::: Data for review :::

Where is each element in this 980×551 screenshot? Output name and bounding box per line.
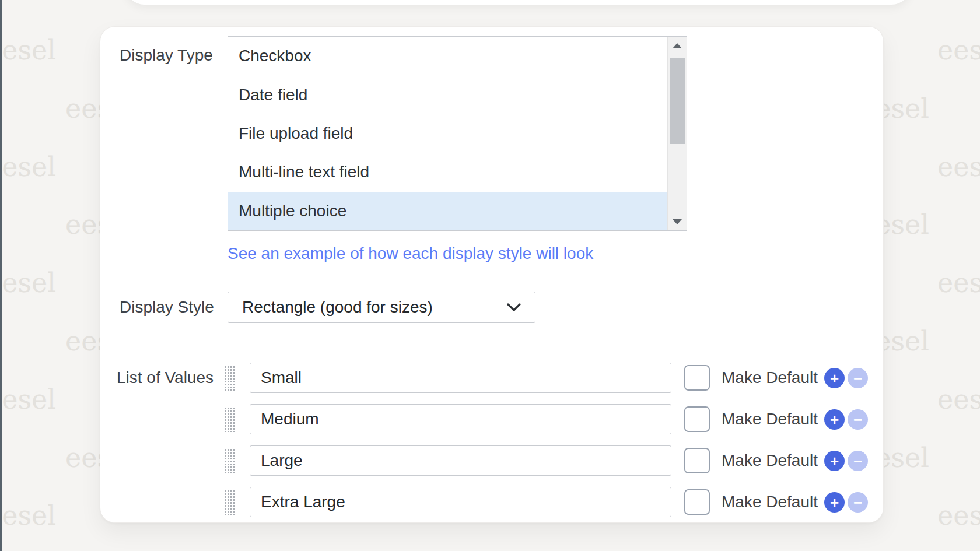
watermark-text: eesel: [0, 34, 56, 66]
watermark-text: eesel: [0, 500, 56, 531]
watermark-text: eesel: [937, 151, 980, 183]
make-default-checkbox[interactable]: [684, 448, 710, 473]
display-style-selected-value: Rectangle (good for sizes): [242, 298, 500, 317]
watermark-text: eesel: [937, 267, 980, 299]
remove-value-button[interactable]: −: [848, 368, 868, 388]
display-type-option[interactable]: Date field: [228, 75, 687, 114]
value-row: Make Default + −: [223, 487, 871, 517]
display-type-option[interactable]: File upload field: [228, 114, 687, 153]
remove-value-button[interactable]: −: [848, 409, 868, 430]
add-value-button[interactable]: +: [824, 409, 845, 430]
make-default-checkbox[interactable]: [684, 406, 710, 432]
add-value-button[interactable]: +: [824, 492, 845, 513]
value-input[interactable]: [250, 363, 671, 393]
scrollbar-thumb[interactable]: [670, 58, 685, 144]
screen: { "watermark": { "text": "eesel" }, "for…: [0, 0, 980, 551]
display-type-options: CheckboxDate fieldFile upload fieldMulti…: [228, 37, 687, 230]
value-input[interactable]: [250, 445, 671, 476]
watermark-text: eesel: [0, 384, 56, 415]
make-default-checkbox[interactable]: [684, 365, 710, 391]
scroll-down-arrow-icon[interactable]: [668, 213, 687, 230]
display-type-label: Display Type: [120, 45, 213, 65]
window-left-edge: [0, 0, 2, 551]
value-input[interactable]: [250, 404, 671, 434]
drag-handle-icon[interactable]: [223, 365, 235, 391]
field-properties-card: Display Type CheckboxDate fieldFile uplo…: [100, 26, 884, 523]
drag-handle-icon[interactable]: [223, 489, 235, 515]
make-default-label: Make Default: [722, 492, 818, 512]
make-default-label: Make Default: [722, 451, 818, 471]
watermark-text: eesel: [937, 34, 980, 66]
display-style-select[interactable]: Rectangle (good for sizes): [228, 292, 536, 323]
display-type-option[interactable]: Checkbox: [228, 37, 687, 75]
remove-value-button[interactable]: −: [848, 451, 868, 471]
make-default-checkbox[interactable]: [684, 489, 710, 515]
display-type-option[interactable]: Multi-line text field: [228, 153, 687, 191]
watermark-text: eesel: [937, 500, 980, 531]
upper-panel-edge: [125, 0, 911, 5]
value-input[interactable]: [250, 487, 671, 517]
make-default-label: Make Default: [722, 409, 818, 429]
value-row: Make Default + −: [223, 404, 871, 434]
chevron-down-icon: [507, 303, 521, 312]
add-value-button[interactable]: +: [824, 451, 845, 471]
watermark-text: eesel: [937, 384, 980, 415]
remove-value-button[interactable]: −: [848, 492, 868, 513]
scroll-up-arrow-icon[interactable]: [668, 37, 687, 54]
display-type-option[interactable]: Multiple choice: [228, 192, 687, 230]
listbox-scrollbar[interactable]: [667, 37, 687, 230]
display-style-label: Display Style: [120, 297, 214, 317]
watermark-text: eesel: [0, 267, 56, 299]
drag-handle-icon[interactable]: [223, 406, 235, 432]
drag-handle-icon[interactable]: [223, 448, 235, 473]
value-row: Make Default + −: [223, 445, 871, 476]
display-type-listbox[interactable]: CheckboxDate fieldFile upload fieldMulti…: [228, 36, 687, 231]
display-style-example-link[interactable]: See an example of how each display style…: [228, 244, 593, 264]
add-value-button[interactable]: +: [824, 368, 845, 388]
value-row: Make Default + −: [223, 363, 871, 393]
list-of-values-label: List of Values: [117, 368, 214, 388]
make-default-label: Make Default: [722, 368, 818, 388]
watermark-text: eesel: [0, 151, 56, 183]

:::
::: Data for review :::

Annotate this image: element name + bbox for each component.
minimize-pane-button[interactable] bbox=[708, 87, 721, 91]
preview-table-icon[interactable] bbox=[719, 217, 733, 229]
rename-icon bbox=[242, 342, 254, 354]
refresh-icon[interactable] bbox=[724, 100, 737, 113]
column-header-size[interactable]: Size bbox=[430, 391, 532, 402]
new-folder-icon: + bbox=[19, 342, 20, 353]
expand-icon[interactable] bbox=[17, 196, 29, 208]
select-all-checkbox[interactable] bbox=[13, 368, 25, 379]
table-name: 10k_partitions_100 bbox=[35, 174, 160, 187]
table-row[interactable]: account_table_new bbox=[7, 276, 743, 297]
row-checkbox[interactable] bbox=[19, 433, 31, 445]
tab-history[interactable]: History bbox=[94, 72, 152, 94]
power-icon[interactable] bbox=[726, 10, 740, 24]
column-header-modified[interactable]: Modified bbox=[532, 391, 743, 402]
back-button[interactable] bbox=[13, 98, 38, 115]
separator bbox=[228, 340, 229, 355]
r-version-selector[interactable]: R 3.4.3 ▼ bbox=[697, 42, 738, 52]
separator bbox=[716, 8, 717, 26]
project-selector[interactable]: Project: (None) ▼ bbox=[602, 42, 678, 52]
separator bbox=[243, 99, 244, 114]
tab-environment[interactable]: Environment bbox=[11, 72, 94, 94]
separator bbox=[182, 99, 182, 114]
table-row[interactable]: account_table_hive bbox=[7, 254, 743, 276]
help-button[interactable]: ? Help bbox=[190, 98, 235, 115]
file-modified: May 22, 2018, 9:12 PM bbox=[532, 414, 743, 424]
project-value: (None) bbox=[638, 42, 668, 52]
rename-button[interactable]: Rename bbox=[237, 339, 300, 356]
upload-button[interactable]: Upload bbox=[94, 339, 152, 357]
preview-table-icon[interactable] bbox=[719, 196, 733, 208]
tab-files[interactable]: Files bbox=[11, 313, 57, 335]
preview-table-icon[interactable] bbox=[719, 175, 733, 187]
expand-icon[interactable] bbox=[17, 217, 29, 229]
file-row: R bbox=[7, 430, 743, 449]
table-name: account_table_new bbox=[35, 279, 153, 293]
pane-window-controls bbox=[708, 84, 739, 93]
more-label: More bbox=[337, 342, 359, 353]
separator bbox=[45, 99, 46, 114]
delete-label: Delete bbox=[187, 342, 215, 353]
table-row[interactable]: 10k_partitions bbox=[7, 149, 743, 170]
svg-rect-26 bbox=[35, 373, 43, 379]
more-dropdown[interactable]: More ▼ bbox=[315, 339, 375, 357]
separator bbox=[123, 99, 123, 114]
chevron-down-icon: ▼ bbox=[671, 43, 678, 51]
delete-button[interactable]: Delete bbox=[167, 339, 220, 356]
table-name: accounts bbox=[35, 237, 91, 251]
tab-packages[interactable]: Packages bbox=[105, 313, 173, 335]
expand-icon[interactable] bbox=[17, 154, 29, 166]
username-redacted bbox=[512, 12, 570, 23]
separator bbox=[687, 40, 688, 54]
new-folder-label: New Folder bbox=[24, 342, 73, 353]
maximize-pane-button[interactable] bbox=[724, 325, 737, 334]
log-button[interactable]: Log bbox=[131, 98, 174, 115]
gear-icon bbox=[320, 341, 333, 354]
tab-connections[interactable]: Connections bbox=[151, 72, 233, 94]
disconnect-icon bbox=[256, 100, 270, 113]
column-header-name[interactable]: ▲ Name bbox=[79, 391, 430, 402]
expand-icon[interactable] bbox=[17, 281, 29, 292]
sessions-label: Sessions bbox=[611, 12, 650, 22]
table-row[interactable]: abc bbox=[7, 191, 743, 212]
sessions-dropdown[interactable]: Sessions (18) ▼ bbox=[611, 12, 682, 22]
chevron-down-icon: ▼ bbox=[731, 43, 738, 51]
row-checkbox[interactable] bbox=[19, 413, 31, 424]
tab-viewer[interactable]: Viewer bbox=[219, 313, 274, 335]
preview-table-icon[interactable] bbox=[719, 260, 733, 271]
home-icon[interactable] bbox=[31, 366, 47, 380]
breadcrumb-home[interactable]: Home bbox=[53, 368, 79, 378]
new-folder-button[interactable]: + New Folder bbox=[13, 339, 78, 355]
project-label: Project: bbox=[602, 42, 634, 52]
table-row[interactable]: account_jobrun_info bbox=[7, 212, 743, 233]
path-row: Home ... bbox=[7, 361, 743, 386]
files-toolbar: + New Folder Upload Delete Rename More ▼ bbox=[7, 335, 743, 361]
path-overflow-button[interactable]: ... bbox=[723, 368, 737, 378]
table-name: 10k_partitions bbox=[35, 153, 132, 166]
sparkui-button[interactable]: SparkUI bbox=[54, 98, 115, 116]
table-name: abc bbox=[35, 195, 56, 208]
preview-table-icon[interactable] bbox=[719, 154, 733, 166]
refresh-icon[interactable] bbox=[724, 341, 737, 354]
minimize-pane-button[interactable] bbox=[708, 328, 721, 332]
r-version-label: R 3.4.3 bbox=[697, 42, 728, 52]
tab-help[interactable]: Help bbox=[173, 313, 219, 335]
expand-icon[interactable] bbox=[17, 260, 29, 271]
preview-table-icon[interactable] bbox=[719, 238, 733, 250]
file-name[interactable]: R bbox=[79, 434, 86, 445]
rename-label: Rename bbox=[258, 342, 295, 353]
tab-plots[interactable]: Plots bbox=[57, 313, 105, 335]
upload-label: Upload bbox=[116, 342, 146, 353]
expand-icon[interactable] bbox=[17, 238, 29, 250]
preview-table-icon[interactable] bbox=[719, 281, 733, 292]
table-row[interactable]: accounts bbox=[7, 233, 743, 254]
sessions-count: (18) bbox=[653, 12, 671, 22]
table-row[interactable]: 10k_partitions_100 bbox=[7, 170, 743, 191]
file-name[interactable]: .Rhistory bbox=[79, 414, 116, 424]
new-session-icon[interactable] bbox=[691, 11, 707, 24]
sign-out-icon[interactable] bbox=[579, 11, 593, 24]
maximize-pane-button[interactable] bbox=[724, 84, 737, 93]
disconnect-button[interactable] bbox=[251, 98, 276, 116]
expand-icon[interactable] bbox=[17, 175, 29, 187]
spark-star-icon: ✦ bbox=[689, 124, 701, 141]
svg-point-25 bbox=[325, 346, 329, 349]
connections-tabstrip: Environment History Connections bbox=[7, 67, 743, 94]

:::

## Directions
Of the entries above, tally the lines with "good" in them. Only the total should be given.

## Answer to the exercise
2